Poetry Club decided to make the virtual open mic a monthly event. We need inspiration and we need practice. Audiences give us both, virtual or in person. We're aiming for third Tuesdays from 2:30 -3:30 p.m. (EST). I would love for you to join us.

Next week will be open mic session number two.  I am hoping that you know someone who might know someone who might know a teenager who writes poetry and would be inspired by or needs  an audience. It is as easy as answering a "call" on your computer or device. If you are unsure about the technology, I'd be happy to do a trial call and we could talk through it.

We need poetry and the community that forms around it when we have the courage to stand up and speak.  We learn so much when we share our work with others. Last month, we talked about being off of the page--memorizing our pieces-- so that we could make virtual eye contact. We talked about presence on camera and how it is different from having or feeling a poet's presence on stage. We talked about pacing and pitch and projecting--all lessons these youth poets need to get ready for our the spring Poetry Slam stage. Won't you join us? We want to listen to your poetry. We want to hear what you have to share. 
Senior, Juan was the first to take the mic from our team last month.
If you are a poet or poetry coach or a poetry club sponsor or a teacher with a group of poetry-minded students that would like to share the microphone next Tuesday, reach out in the comments or email me at spillarke[at]gmail[dot]com.

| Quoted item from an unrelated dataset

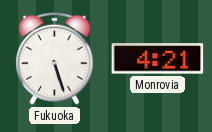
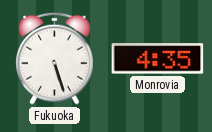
Monrovia: 4:21 -> 4:35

You could also add your information to this spreadsheet; dates are tabbed across the bottom if you'd like to plan ahead. I'll use your email to send you details and to invite you to the hangout on Tuesday. 

Hope to "see" you next week!
Lee Ann



References

Holbrook, Sara and Michael Salinger. Outspoken: How to Improve Writing and Speaking Skills Through Poetry Performance. Portsmouth, NH: Heinemann, 2006.